Wednesday, April 7, 2010

NaNoWriMo Part III

I hadn't intended for this subject to have so many parts but this last installment is the one that most profoundly affected me as a writer.

I have been a working journalist for more than two decades. On more than one occasion -- generally when I'm walking Pluto -- I have tried to calculate in my head how many words I have written over my career as a reporter. I really haven't an idea but I'm sure it's well over a million words.

As a reporter, I have generally been an observer, not a participant. I have never been a columnist. Thus, the vast majority of the articles I have written were in third person. I can count on one hand the number of articles I have written from a first-person singular point of view.

(I need to clarify a point here. When I was an editor at The Philadelphia Tribune, I was on the editorial board and wrote editorials at least once a week for nearly four years. And the editorials were written in first person. But I was writing for the group -- and not necessarily expressing my own opinion -- and it was first-person plural, not singular.

One final word. The awards I have as a professional journalist were all for editorials. Now that is ironic!)


My point is that as a reporter and an author, I am most familiar and comfortable with writing in third. As an author (as with being a reporter) it has allowed me to be intimate with the story and the characters but still able to stand back and separate myself from the elements of the story. I could get caught up in a story but it was never MY story. I was just an observer, not a participant.


POV is the story-telling element about which members of my critique group criticize me the most. They say my POV shifts a lot. I rarely see it. To me, I am always the fly on the wall viewing the action. And I always know if the Marines are coming from around the corner to save the hero. You can't do that in first-person POV.

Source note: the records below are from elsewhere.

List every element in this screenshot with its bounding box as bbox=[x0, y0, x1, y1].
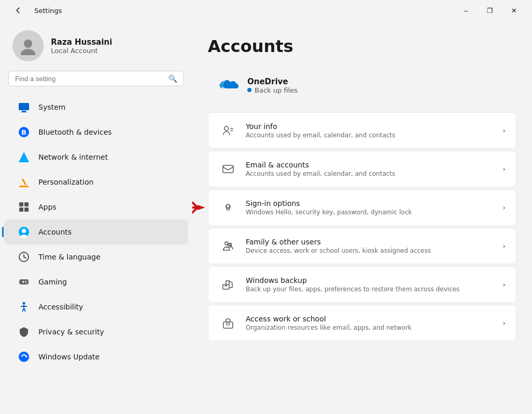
family-icon bbox=[219, 237, 237, 255]
settings-card-backup[interactable]: Windows backup Back up your files, apps,… bbox=[208, 266, 516, 303]
your-info-desc: Accounts used by email, calendar, and co… bbox=[246, 132, 502, 139]
signin-text: Sign-in options Windows Hello, security … bbox=[246, 199, 502, 216]
svg-point-32 bbox=[224, 126, 229, 131]
svg-point-37 bbox=[227, 204, 230, 208]
user-profile[interactable]: Raza Hussaini Local Account bbox=[0, 21, 192, 71]
sidebar-item-privacy[interactable]: Privacy & security bbox=[4, 319, 188, 344]
svg-rect-4 bbox=[21, 112, 27, 112]
settings-card-your-info[interactable]: Your info Accounts used by email, calend… bbox=[208, 112, 516, 149]
sidebar-item-label-accessibility: Accessibility bbox=[38, 303, 83, 311]
svg-rect-8 bbox=[19, 186, 29, 187]
privacy-icon bbox=[17, 325, 31, 339]
maximize-button[interactable]: ❐ bbox=[478, 2, 502, 19]
family-chevron: › bbox=[502, 242, 506, 250]
work-text: Access work or school Organization resou… bbox=[246, 315, 502, 331]
sidebar-item-personalization[interactable]: Personalization bbox=[4, 170, 188, 195]
user-info: Raza Hussaini Local Account bbox=[51, 37, 112, 55]
backup-title: Windows backup bbox=[246, 276, 502, 284]
time-icon bbox=[17, 250, 31, 264]
sidebar: Raza Hussaini Local Account 🔍 bbox=[0, 21, 192, 414]
svg-text:B: B bbox=[21, 128, 26, 136]
sidebar-item-accessibility[interactable]: Accessibility bbox=[4, 294, 188, 319]
search-input[interactable] bbox=[15, 75, 164, 83]
apps-icon bbox=[17, 200, 31, 214]
svg-point-25 bbox=[23, 302, 25, 305]
signin-icon bbox=[219, 198, 237, 217]
settings-card-email[interactable]: Email & accounts Accounts used by email,… bbox=[208, 151, 516, 187]
email-chevron: › bbox=[502, 165, 506, 173]
svg-rect-35 bbox=[223, 165, 233, 173]
backup-desc: Back up your files, apps, preferences to… bbox=[246, 286, 502, 293]
backup-chevron: › bbox=[502, 280, 506, 289]
sidebar-item-label-personalization: Personalization bbox=[38, 178, 94, 186]
sidebar-item-label-network: Network & internet bbox=[38, 153, 108, 161]
email-desc: Accounts used by email, calendar, and co… bbox=[246, 170, 502, 177]
onedrive-name: OneDrive bbox=[247, 77, 298, 86]
sidebar-item-label-time: Time & language bbox=[38, 253, 100, 261]
svg-rect-11 bbox=[24, 202, 29, 206]
backup-text: Windows backup Back up your files, apps,… bbox=[246, 276, 502, 293]
svg-point-1 bbox=[21, 49, 35, 55]
sidebar-item-gaming[interactable]: Gaming bbox=[4, 269, 188, 294]
settings-card-work[interactable]: Access work or school Organization resou… bbox=[208, 305, 516, 341]
sidebar-item-time[interactable]: Time & language bbox=[4, 244, 188, 269]
signin-title: Sign-in options bbox=[246, 199, 502, 208]
svg-line-19 bbox=[24, 257, 26, 258]
family-desc: Device access, work or school users, kio… bbox=[246, 247, 502, 254]
svg-point-15 bbox=[22, 229, 26, 233]
svg-point-42 bbox=[227, 248, 227, 249]
svg-point-39 bbox=[225, 242, 228, 245]
sidebar-item-network[interactable]: Network & internet bbox=[4, 145, 188, 170]
user-name: Raza Hussaini bbox=[51, 37, 112, 47]
family-text: Family & other users Device access, work… bbox=[246, 238, 502, 254]
window-title: Settings bbox=[34, 7, 62, 15]
work-desc: Organization resources like email, apps,… bbox=[246, 324, 502, 331]
onedrive-icon bbox=[218, 75, 239, 96]
work-title: Access work or school bbox=[246, 315, 502, 323]
sidebar-item-label-bluetooth: Bluetooth & devices bbox=[38, 128, 112, 136]
back-button[interactable] bbox=[6, 2, 30, 19]
signin-desc: Windows Hello, security key, password, d… bbox=[246, 209, 502, 216]
settings-card-signin[interactable]: Sign-in options Windows Hello, security … bbox=[208, 189, 516, 226]
sidebar-item-apps[interactable]: Apps bbox=[4, 195, 188, 219]
your-info-text: Your info Accounts used by email, calend… bbox=[246, 122, 502, 139]
close-button[interactable]: ✕ bbox=[502, 2, 526, 19]
svg-rect-13 bbox=[24, 208, 29, 212]
avatar bbox=[12, 30, 44, 61]
search-box: 🔍 bbox=[8, 71, 184, 86]
sidebar-item-label-system: System bbox=[38, 103, 65, 111]
sidebar-item-bluetooth[interactable]: B Bluetooth & devices bbox=[4, 120, 188, 145]
title-bar-left: Settings bbox=[6, 2, 454, 19]
svg-rect-9 bbox=[22, 178, 27, 186]
backup-icon bbox=[219, 275, 237, 294]
user-type: Local Account bbox=[51, 47, 112, 55]
settings-card-family[interactable]: Family & other users Device access, work… bbox=[208, 228, 516, 264]
sidebar-item-update[interactable]: Windows Update bbox=[4, 344, 188, 369]
app-container: Raza Hussaini Local Account 🔍 bbox=[0, 21, 532, 414]
sidebar-item-label-apps: Apps bbox=[38, 203, 57, 211]
svg-rect-10 bbox=[19, 202, 23, 206]
svg-point-24 bbox=[25, 282, 26, 283]
minimize-button[interactable]: – bbox=[454, 2, 478, 19]
bluetooth-icon: B bbox=[17, 125, 31, 139]
onedrive-banner[interactable]: OneDrive Back up files bbox=[208, 67, 516, 104]
settings-cards: Your info Accounts used by email, calend… bbox=[208, 112, 516, 341]
svg-point-23 bbox=[25, 281, 26, 282]
svg-marker-7 bbox=[19, 152, 29, 162]
sidebar-item-label-accounts: Accounts bbox=[38, 228, 72, 236]
email-icon bbox=[219, 160, 237, 178]
sidebar-item-label-gaming: Gaming bbox=[38, 278, 67, 286]
svg-point-30 bbox=[19, 352, 29, 362]
onedrive-desc-text: Back up files bbox=[255, 86, 298, 94]
window-controls: – ❐ ✕ bbox=[454, 2, 526, 19]
your-info-chevron: › bbox=[502, 126, 506, 135]
onedrive-info: OneDrive Back up files bbox=[247, 77, 298, 94]
sidebar-item-accounts[interactable]: Accounts bbox=[4, 219, 188, 244]
network-icon bbox=[17, 150, 31, 164]
personalization-icon bbox=[17, 175, 31, 189]
sidebar-item-system[interactable]: System bbox=[4, 95, 188, 120]
your-info-icon bbox=[219, 121, 237, 140]
sidebar-item-label-update: Windows Update bbox=[38, 353, 100, 361]
email-text: Email & accounts Accounts used by email,… bbox=[246, 161, 502, 177]
sidebar-nav: System B Bluetooth & devices Network bbox=[0, 95, 192, 369]
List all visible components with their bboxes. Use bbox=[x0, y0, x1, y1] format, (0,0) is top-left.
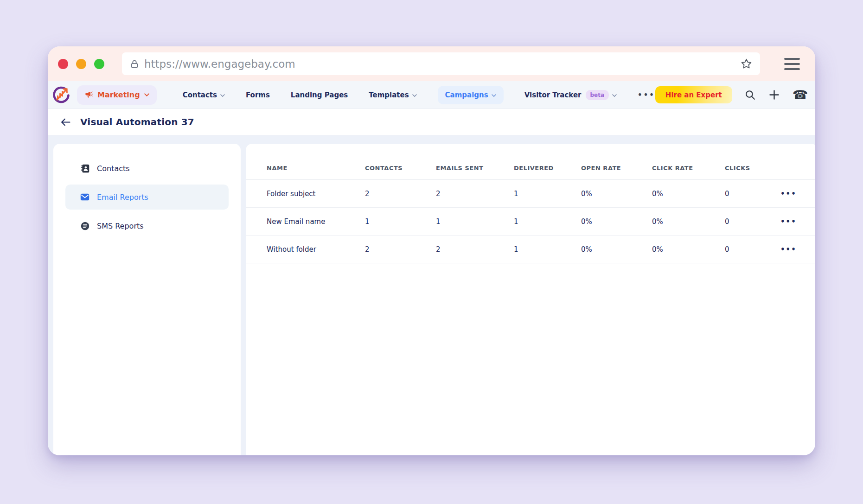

But in AN UNTIDY AFFAIR, I was immediately faced with the prospect of a story from a single POV, that of the novel's hero, private eye David Blaise. The entire story would be in first person.
I didn't plan for it that way. It just developed in my head that way and I couldn't get it out of my head. So, I went with in, although I knew it would be a tremendous challenge for me to write that way.


In this story, I identified with the main character more than I have with any other character I have created -- and there have been some in earlier works I have identified with a lot. I was in Blaise's head all the time. I, in essence, was him. I could no better determine the motives and actions of others in the novel than he could. Certainly not immediately. His life was very intimate to me. I felt uncertain when he was uncertain.


And, as a writer, I felt far more exposed, although I also felt that writing from that POV was limiting.


Members of the writing group who have seen the novel said it was the best they had seen of my writing. I'm not so sure of that but it was interesting and personal to me. Not sure if I will do it again. I may just retreat to the familiar. But I have mentally outlined two additional David Blaise stories, and, if I write them, they will be in first person.


Maybe I am changing. May not. But it was interesting, though not necessarily comfortable. Good thing it only took me 19 days to write it.


Thanks for reading and keep writing.